The label began to erode in 2012, when the Encyclopedia of DNA Elements (ENCODE) consortium reported that roughly 80% of the human genome showed some form of biochemical activity. The claim drew immediate pushback.
Evolutionary biologist Dan Graur at the University of Houston and colleagues argued in a 2013 paper that at most 10% of the genome shows evidence of organism-level function, and that ENCODE had conflated biochemical noise with biological purpose. The debate continues, but the central point holds: noncoding DNA is not uniformly useless, and some of it is indispensable.
That realization carries practical weight. A 2023 Stanford Medicine study showed that variants in noncoding DNA contribute to a range of human diseases by disrupting regulatory elements. AI tools such as Google DeepMind's AlphaGenome, released in 2025, now map regulatory activity across noncoding regions to pinpoint disease-causing mutations.
How Noncoding DNA Works
Noncoding regions perform several distinct jobs. Promoters and enhancers control when and where a gene switches on. Silencers suppress transcription. Insulators act as boundaries between regulatory domains.
These elements can sit thousands of base pairs from the gene they control, communicating through the three-dimensional folding of chromosomes.
Key figure
~50%
of the human genome consists of transposable elements
A separate class of noncoding DNA consists of transposable elements, sometimes called jumping genes. These mobile sequences make up roughly half the human genome. Most are now immobile fossils of ancient insertions, but some have been repurposed.

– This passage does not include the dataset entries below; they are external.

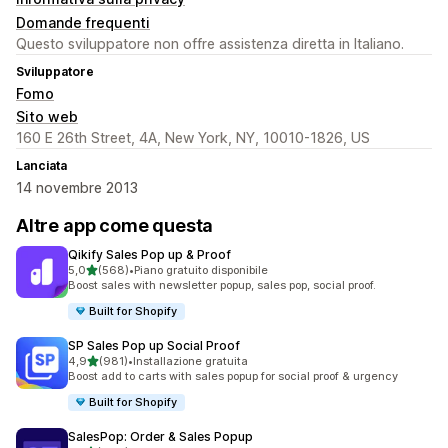
Domande frequenti
Questo sviluppatore non offre assistenza diretta in Italiano.
Sviluppatore
Fomo
Sito web
160 E 26th Street, 4A, New York, NY, 10010-1826, US
Lanciata
14 novembre 2013
Altre app come questa
Qikify Sales Pop up & Proof
stelle su 5
5,0
(568)
•
Piano gratuito disponibile
568 recensioni totali
Boost sales with newsletter popup, sales pop, social proof.
Built for Shopify
SP Sales Pop up Social Proof
stelle su 5
4,9
(981)
•
Installazione gratuita
981 recensioni totali
Boost add to carts with sales popup for social proof & urgency
Built for Shopify
SalesPop: Order & Sales Popup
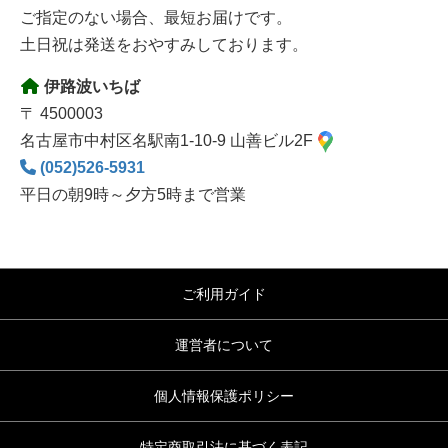
ご指定のない場合、最短お届けです。
土日祝は発送をおやすみしております。
伊路波いちば
〒 4500003
名古屋市中村区名駅南1-10-9 山善ビル2F
(052)526-5931
平日の朝9時～夕方5時まで営業
ご利用ガイド
運営者について
個人情報保護ポリシー
特定商取引法に基づく表記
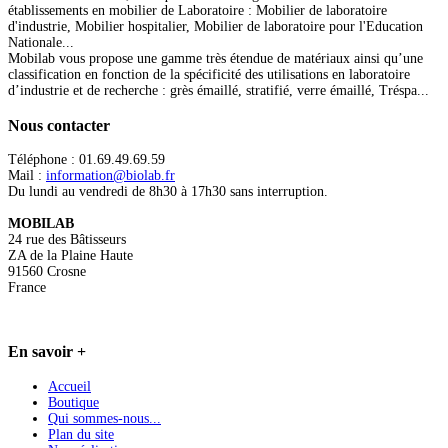
établissements en mobilier de Laboratoire : Mobilier de laboratoire
d'industrie, Mobilier hospitalier, Mobilier de laboratoire pour l'Education
Nationale...
Mobilab vous propose une gamme très étendue de matériaux ainsi qu’une
classification en fonction de la spécificité des utilisations en laboratoire
d’industrie et de recherche : grès émaillé, stratifié, verre émaillé, Tréspa...
Nous
contacter
Téléphone : 01.69.49.69.59
Mail :
information@biolab.fr
Du lundi au vendredi de 8h30 à 17h30 sans interruption.
MOBILAB
24 rue des Bâtisseurs
ZA de la Plaine Haute
91560 Crosne
France
En
savoir +
Accueil
Boutique
Qui sommes-nous...
Plan du site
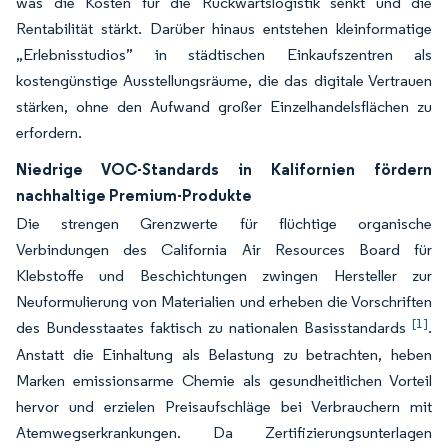
was die Kosten für die Rückwärtslogistik senkt und die
Rentabilität stärkt. Darüber hinaus entstehen kleinformatige
„Erlebnisstudios” in städtischen Einkaufszentren als
kostengünstige Ausstellungsräume, die das digitale Vertrauen
stärken, ohne den Aufwand großer Einzelhandelsflächen zu
erfordern.
Niedrige VOC-Standards in Kalifornien fördern
nachhaltige Premium-Produkte
Die strengen Grenzwerte für flüchtige organische
Verbindungen des California Air Resources Board für
Klebstoffe und Beschichtungen zwingen Hersteller zur
Neuformulierung von Materialien und erheben die Vorschriften
[1]
des Bundesstaates faktisch zu nationalen Basisstandards
.
Anstatt die Einhaltung als Belastung zu betrachten, heben
Marken emissionsarme Chemie als gesundheitlichen Vorteil
hervor und erzielen Preisaufschläge bei Verbrauchern mit
Atemwegserkrankungen. Da Zertifizierungsunterlagen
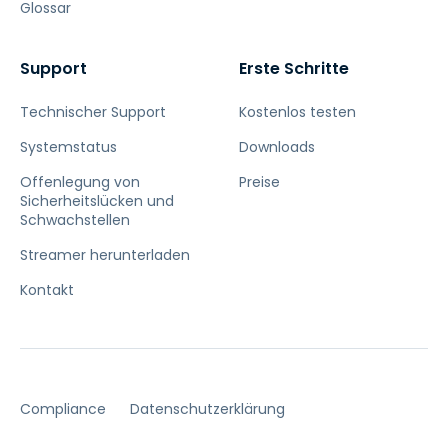
Glossar
Support
Erste Schritte
Technischer Support
Kostenlos testen
Systemstatus
Downloads
Offenlegung von
Preise
Sicherheitslücken und
Schwachstellen
Streamer herunterladen
Kontakt
Compliance
Datenschutzerklärung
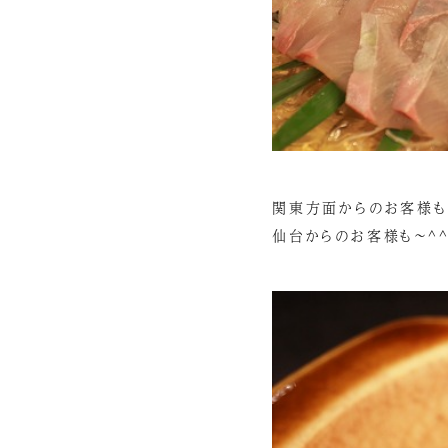
関東方面からのお客様も
仙台からのお客様も～^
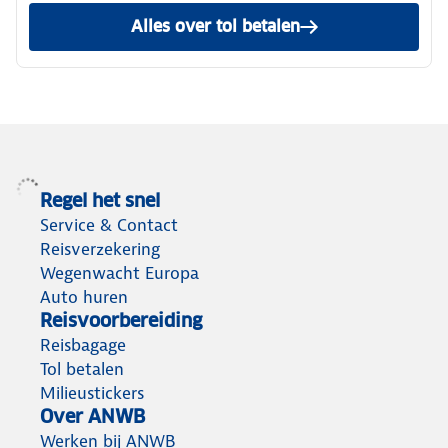
Alles over tol betalen
Regel het snel
Service & Contact
Reisverzekering
Wegenwacht Europa
Auto huren
Reisvoorbereiding
Reisbagage
Tol betalen
Milieustickers
Over ANWB
Werken bij ANWB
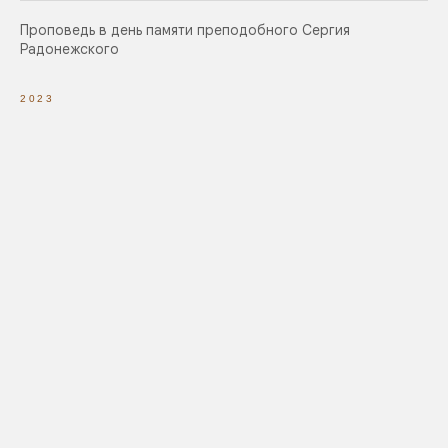
Проповедь в день памяти преподобного Сергия
Радонежского
2023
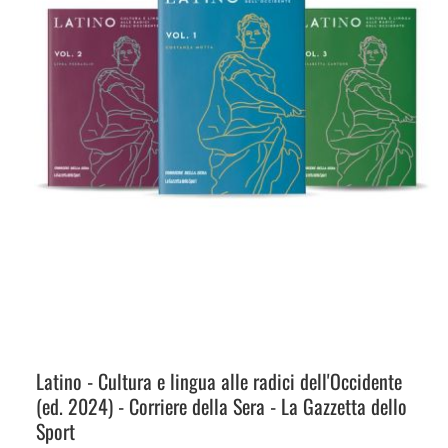
Latino - Cultura e lingua alle radici dell'Occidente
(ed. 2024) - Corriere della Sera - La Gazzetta dello
Sport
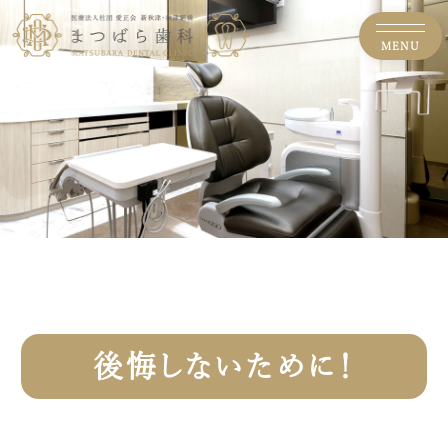
MENU
後悔しないために！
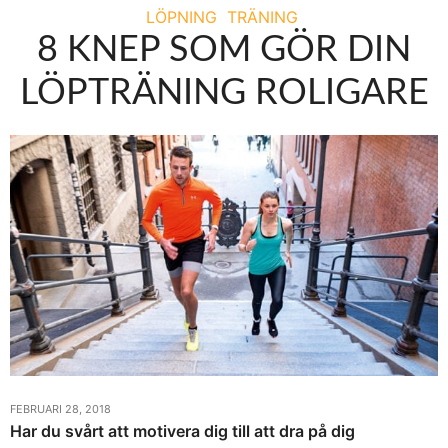
LÖPNING
TRÄNING
8 KNEP SOM GÖR DIN
LÖPTRÄNING ROLIGARE
FEBRUARI 28, 2018
Har du svårt att motivera dig till att dra på dig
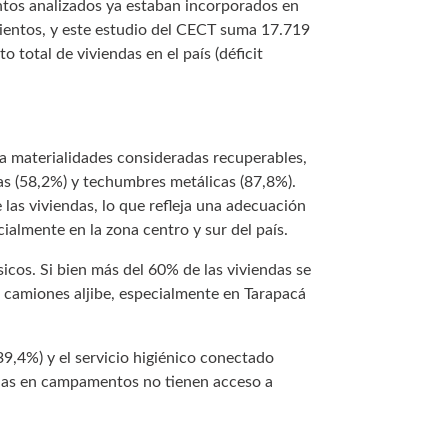
tos analizados ya estaban incorporados en
mientos, y este estudio del CECT suma 17.719
 total de viviendas en el país (déficit
ta materialidades consideradas recuperables,
as (58,2%) y techumbres metálicas (87,8%).
las viviendas, lo que refleja una adecuación
cialmente en la zona centro y sur del país.
sicos. Si bien más del 60% de las viviendas se
e camiones aljibe, especialmente en Tarapacá
39,4%) y el servicio higiénico conectado
iendas en campamentos no tienen acceso a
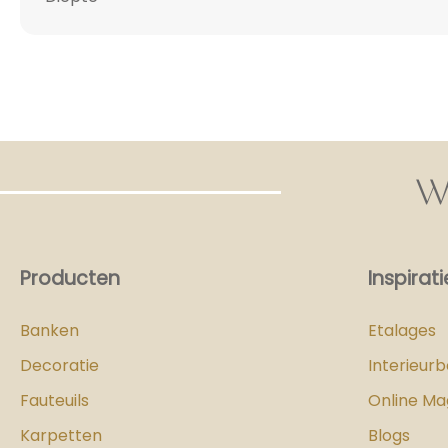
W
Producten
Inspirati
Banken
Etalages
Decoratie
Interieur
Fauteuils
Online Ma
Karpetten
Blogs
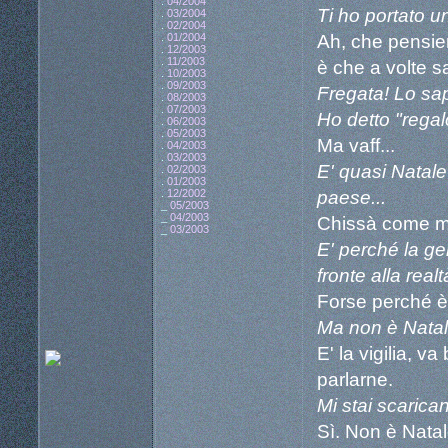
.
04/2004
Ti ho portato un
.
03/2004
.
02/2004
Ah, che pensier
.
01/2004
.
12/2003
.
11/2003
è che a volte sa
.
10/2003
.
09/2003
Fregata! Lo sap
.
08/2003
.
07/2003
Ho detto "regalo
.
06/2003
.
05/2003
Ma vaff...
.
04/2003
.
03/2003
E' quasi Natale
.
02/2003
.
01/2003
paese...
.
12/2002
_
05/2003
_
04/2003
Chissà come ma
_
03/2003
E' perché la g
fronte alla realt
Forse perché è 
Ma non è Natal
E' la vigilia, 
parlarne.
Mi stai scarica
Sì. Non è Natale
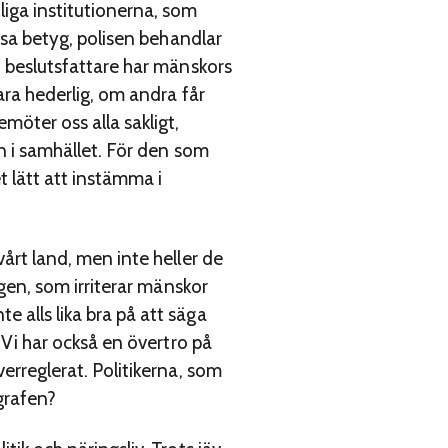
liga institutionerna, som
visa betyg, polisen behandlar
tt beslutsfattare har mänskors
vara hederlig, om andra får
öter oss alla sakligt,
en i samhället. För den som
 lätt att instämma i
vårt land, men inte heller de
ingen, som irriterar mänskor
 alls lika bra på att säga
. Vi har också en övertro på
verreglerat. Politikerna, som
agrafen?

The gene ERVW-1, essential for placental development in primates, originated from a retroviral insertion approximately 25 million years ago.
Noncoding DNA also produces functional RNA molecules that never become proteins. MicroRNAs regulate protein production by binding to messenger RNA and blocking translation. Long noncoding RNAs help organize chromatin and guide epigenetic marks that determine which genes remain accessible.
Experimental deletion of certain microRNAs in mice has produced disorders ranging from tremors to liver dysfunction, according to research reviewed by Quanta Magazine in 2021.
Key Context
Susumu Ohno introduced the term in a 1972 paper titled "So much 'junk' DNA in our genome." He was writing specifically about pseudogenes, duplicated gene copies that had lost the ability to produce proteins. Within months, the label expanded to cover all noncoding DNA, a scope Ohno never intended.
The PTENP1 pseudogene, once dismissed as genomic refuse, was shown in a 2010 study to regulate the tumor-suppressor gene PTEN. Its discovery helped establish that pseudogenes can serve as decoys, soaking up regulatory molecules that would otherwise silence their parent genes.
FAQ
Is all noncoding DNA really junk?
No. While some noncoding sequences appear to have no current function, others regulate genes, maintain chromosome structure, or produce functional RNA molecules. The fraction that is genuinely functionless remains debated, with estimates ranging from 10% to over 80% of the genome.
How is junk DNA different from noncoding DNA?
Noncoding DNA is any DNA that does not encode a protein. Junk DNA is a subset: noncoding sequences believed to have no biological function. Not all noncoding DNA is junk, and the term is increasingly avoided in scientific literature because it implies a certainty that the evidence does not support.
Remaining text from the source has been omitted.